Prompt:
This calls for a verbatim copy of all the data, with no images carried over.

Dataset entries
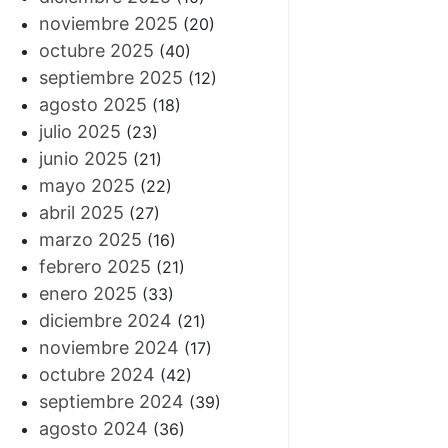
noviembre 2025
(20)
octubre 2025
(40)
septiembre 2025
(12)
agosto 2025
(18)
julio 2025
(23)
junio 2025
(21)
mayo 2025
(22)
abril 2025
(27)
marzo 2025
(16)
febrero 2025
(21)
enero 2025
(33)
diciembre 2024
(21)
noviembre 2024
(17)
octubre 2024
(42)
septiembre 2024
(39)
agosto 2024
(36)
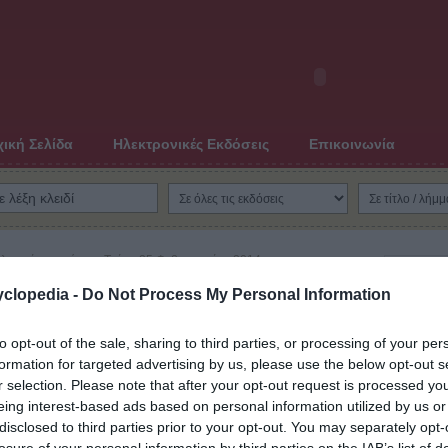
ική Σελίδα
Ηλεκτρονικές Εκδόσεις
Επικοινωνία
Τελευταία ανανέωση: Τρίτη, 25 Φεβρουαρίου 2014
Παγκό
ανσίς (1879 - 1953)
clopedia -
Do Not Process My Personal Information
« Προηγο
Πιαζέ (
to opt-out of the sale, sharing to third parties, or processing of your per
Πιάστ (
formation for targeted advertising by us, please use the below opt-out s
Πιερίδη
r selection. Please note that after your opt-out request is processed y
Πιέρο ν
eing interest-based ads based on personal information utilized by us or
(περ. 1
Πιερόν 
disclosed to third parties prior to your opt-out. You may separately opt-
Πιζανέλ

Written response:
noviembre 2025
(20)
octubre 2025
(40)
septiembre 2025
(12)
agosto 2025
(18)
julio 2025
(23)
junio 2025
(21)
mayo 2025
(22)
abril 2025
(27)
marzo 2025
(16)
febrero 2025
(21)
enero 2025
(33)
diciembre 2024
(21)
noviembre 2024
(17)
octubre 2024
(42)
septiembre 2024
(39)
agosto 2024
(36)
ική Σελίδα
Ηλεκτρονικές Εκδόσεις
Επικοινωνία
Τελευταία ανανέωση: Τρίτη, 25 Φεβρουαρίου 2014
Παγκό
ανσίς (1879 - 1953)
clopedia -
Do Not Process My Personal Information
« Προηγο
Πιαζέ (
to opt-out of the sale, sharing to third parties, or processing of your per
Πιάστ (
formation for targeted advertising by us, please use the below opt-out s
Πιερίδη
r selection. Please note that after your opt-out request is processed y
Πιέρο ν
eing interest-based ads based on personal information utilized by us or
(περ. 1
Πιερόν 
disclosed to third parties prior to your opt-out. You may separately opt-
Πιζανέλ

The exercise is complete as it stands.